• _Material for this exercise_
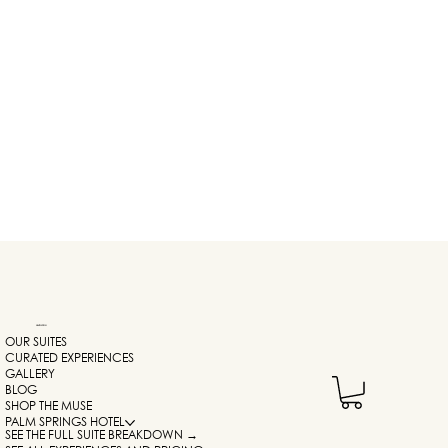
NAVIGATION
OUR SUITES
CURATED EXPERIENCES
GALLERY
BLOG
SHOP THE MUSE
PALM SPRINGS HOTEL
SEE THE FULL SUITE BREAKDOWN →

---

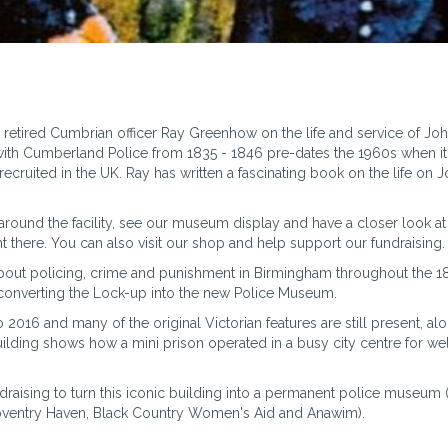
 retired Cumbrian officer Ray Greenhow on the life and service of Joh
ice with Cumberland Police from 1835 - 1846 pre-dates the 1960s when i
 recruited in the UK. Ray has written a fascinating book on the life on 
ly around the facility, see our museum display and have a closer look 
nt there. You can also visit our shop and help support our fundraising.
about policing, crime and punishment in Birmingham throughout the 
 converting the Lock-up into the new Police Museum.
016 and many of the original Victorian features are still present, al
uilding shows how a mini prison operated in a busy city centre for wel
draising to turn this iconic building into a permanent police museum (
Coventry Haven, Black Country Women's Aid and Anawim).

• _What you should do_
From the entries, copy out each line containing the word "life".

• _Exercise output_
 retired Cumbrian officer Ray Greenhow on the life and service of Joh
 recruited in the UK. Ray has written a fascinating book on the life on 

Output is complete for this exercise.